Cup starts with K, right?

Research in Luigi Girolametto’s lab examines emergent literacy skills in preschoolers, including vocabulary, narrative ability, phonological awareness, and invented spelling. These skills are considered to be the building blocks of literacy …

Back row (L to R): Trelani Milburn, Pamela Beach, Adrienne Miranda, Anita Ewan, Brittani Adamson, Kathy Hipfner-Boucher
Front row (L to R): Katy Mak, Janani Selvachandran, Halee Donenfeld, Ashwini Namasivayam, Dilani Balasubramaniam

The emergent literacy research undertaken in Luigi’s lab is funded by a SSHRC grant awarded to Luigi Girolametto, Elaine Weitzman (The Hanen Centre), Janette Pelletier (Jackman Institute for Child Studies), and Janice Greenberg (The Hanen Centre). Emergent literacy includes a wide array of skills that children develop before conventional reading is learned, such as phonological awareness, alphabet knowledge, print concepts, narrative awareness, oral vocabulary, and abstract language. The development of these skills prepares young children for formal reading instruction, which is critical for their future academic and social success.

For over a year, Dr. Kathy Hipfner-Boucher (Postdoctoral Fellow), Trelani Milburn (PhD student), Ashwini Namasivayam (MHSc student) and a host of student research assistants have been tirelessly working to collect and analyse data on the emergent literacy skills of over 120 JK and SK children. The children come from diverse socioeconomic and linguistic backgrounds, reflecting Toronto’s multicultural and varied nature. Kathy’s main interest is on the narrative development of young children and how this relates to other developing literacy skills, such as phonological awareness. She is also examining the efficacy of a professional development program for early childhood educators that aims to improve the emergent literacy skills of preschool children. The professional development program is ABC and Beyond, a trademarked program of The Hanen Centre, in which an SLP trains educators how to facilitate emergent literacy skills in their classrooms. Trelani’s work focuses on the invented spelling skills of young children and how phonological awareness shapes their early attempts at spelling letters, words, and sentences. She is also interested in the ways in which educators scaffold children’s spelling and written language during craft/writing activities. Ashwini’s research is investigating the effectiveness of ABC and Beyond for helping educators use vocabulary teaching strategies during story book reading.

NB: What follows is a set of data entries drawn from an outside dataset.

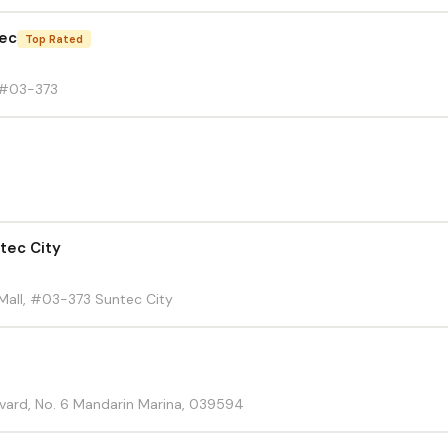
tec
Top Rated
 #03-373
tec City
Mall, #03-373 Suntec City
vard, No. 6 Mandarin Marina, 039594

From a practical perspective, these studies may identify effective practices that can be used by educators, clinicians, and policy makers to improve children’s emergent literacy skills. From a theoretical perspective, this research will provide (a) insights into classroom contexts for emergent literacy instruction and (b) the associations between adults’ use of emergent literacy strategies and children’s readiness for formal reading instruction before they enter school. Providing information and training about stimulating literacy skills has the potential to enhance the effectiveness of early childhood educators, raise the overall quality of the child care environment, and promote the developmental outcomes of children in childcare.